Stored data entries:
===

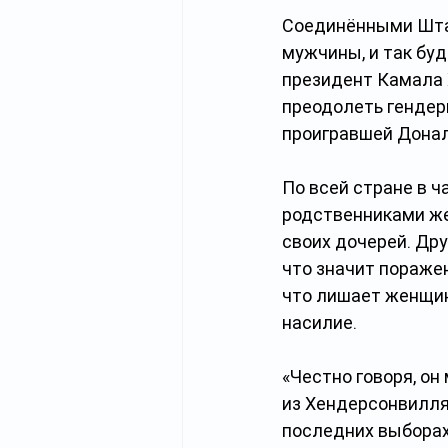
Соединёнными Штат
мужчины, и так бу
президент Камала 
преодолеть гендерн
проигравшей Донал
По всей стране в ча
родственниками же
своих дочерей. Дру
что значит поражен
что лишает женщин 
насилие.
«Честно говоря, он
из Хендерсонвилля
последних выборах.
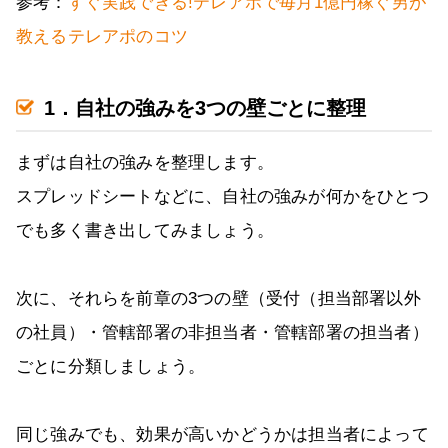
参考：
すぐ実践できる!テレアポで毎月1億円稼ぐ男が
教えるテレアポのコツ
1．自社の強みを3つの壁ごとに整理
まずは自社の強みを整理します。
スプレッドシートなどに、自社の強みが何かをひとつ
でも多く書き出してみましょう。
次に、それらを前章の3つの壁（受付（担当部署以外
の社員）・管轄部署の非担当者・管轄部署の担当者）
ごとに分類しましょう。
同じ強みでも、効果が高いかどうかは担当者によって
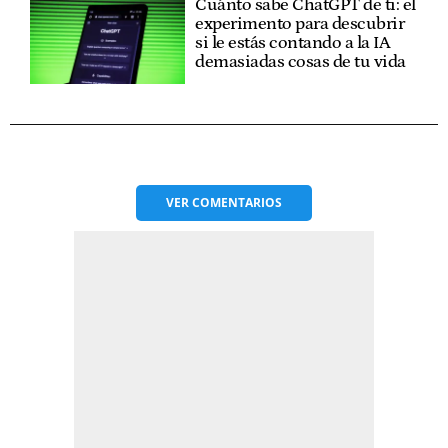
Cuánto sabe ChatGPT de ti: el
experimento para descubrir
si le estás contando a la IA
demasiadas cosas de tu vida
VER
COMENTARIOS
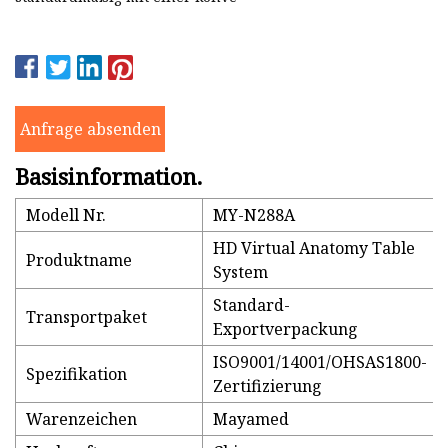
Anfrage absenden
Basisinformation.
Modell Nr.
MY-N288A
HD Virtual Anatomy Table
Produktname
System
Standard-
Transportpaket
Exportverpackung
ISO9001/14001/OHSAS1800-
Spezifikation
Zertifizierung
Warenzeichen
Mayamed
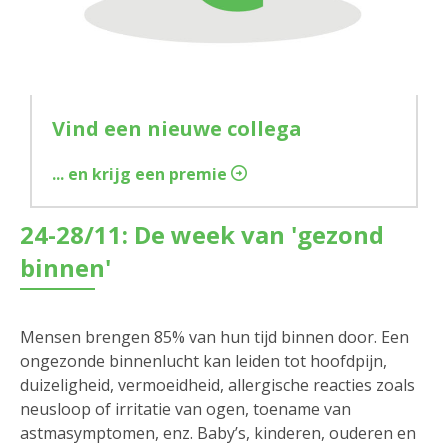
Vind een nieuwe collega
... en krijg een premie
24-28/11: De week van 'gezond
binnen'
Mensen brengen 85% van hun tijd binnen door. Een
ongezonde binnenlucht kan leiden tot hoofdpijn,
duizeligheid, vermoeidheid, allergische reacties zoals
neusloop of irritatie van ogen, toename van
astmasymptomen, enz. Baby’s, kinderen, ouderen en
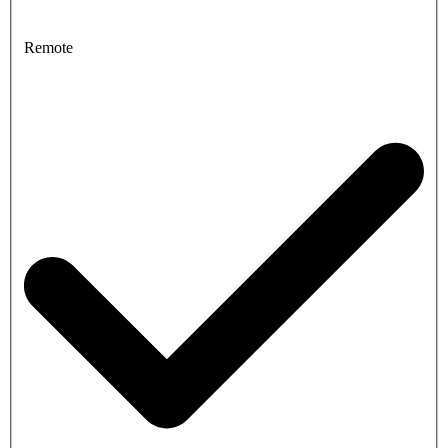
Remote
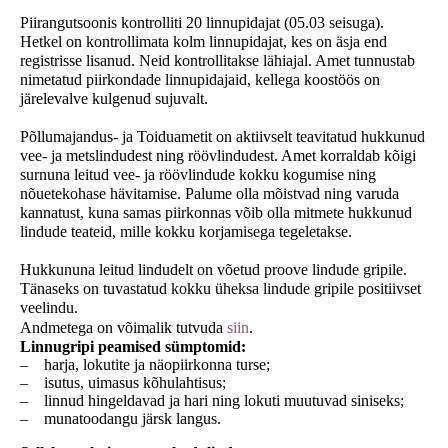
Piirangutsoonis kontrolliti 20 linnupidajat (05.03 seisuga).
Hetkel on kontrollimata kolm linnupidajat, kes on äsja end
registrisse lisanud. Neid kontrollitakse lähiajal. Amet tunnustab
nimetatud piirkondade linnupidajaid, kellega koostöös on
järelevalve kulgenud sujuvalt.
Põllumajandus- ja Toiduametit on aktiivselt teavitatud hukkunud
vee- ja metslindudest ning röövlindudest. Amet korraldab kõigi
surnuna leitud vee- ja röövlindude kokku kogumise ning
nõuetekohase hävitamise
Palume olla mõistvad ning varuda
.
kannatust, kuna samas piirkonnas võib olla mitmete hukkunud
lindude teateid, mille kokku korjamisega tegeletakse.
Hukkununa leitud lindudelt on võetud proove lindude gripile.
Tänaseks on tuvastatud kokku üheksa lindude gripile positiivset
veelindu.
Andmetega on võimalik tutvuda
siin
.
Linnugripi peamised sümptomid:
– harja, lokutite ja näopiirkonna turse;
– isutus, uimasus kõhulahtisus;
– linnud hingeldavad ja hari ning lokuti muutuvad siniseks;
– munatoodangu järsk langus.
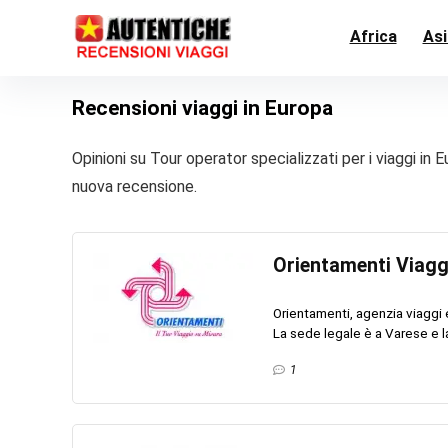
Africa
Asi
Recensioni viaggi in Europa
Opinioni su Tour operator specializzati per i viaggi in 
nuova recensione.
Orientamenti Viaggi
Orientamenti, agenzia viaggi 
La sede legale è a Varese e la
1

===

→ **WORK ORDER**
Take from the entries every line that has the string "linnupidajat".

→ **ANSWER TO THIS PROBLEM**
Piirangutsoonis kontrolliti 20 linnupidajat (05.03 seisuga).
Hetkel on kontrollimata kolm linnupidajat, kes on äsja end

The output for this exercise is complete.